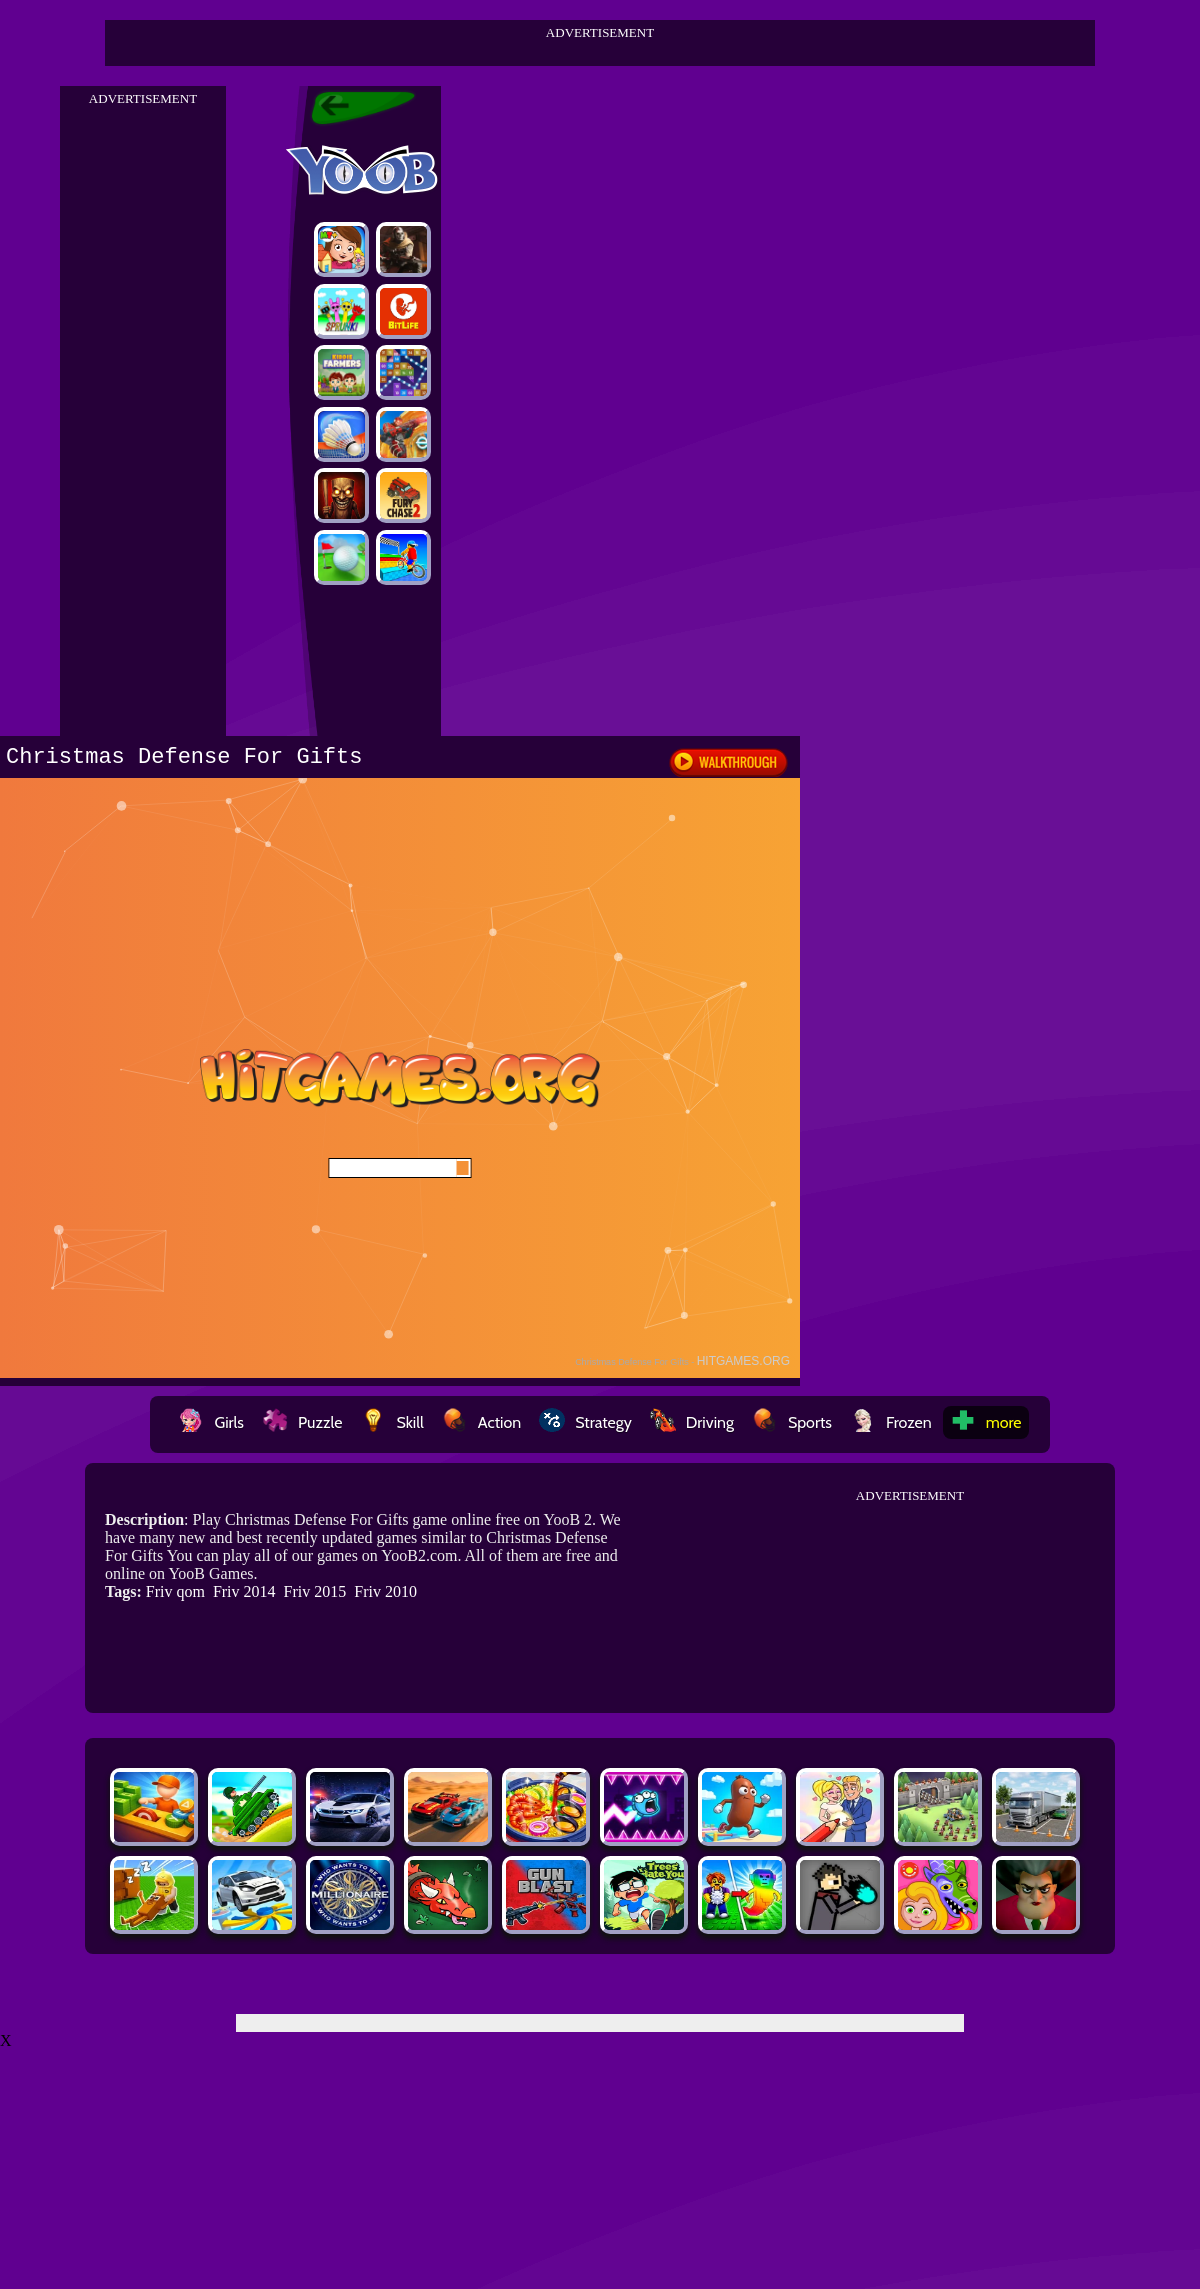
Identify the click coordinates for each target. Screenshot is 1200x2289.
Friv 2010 (385, 1591)
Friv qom (175, 1591)
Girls (211, 1422)
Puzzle (302, 1422)
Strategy (585, 1422)
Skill (391, 1422)
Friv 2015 (315, 1591)
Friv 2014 (244, 1591)
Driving (692, 1422)
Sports (792, 1422)
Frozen (891, 1422)
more (986, 1422)
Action (481, 1422)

---

## [Work task]
Scan the entries for lines with the word "Friv". The number of such lines is the whole answer.

## [Task answer]
4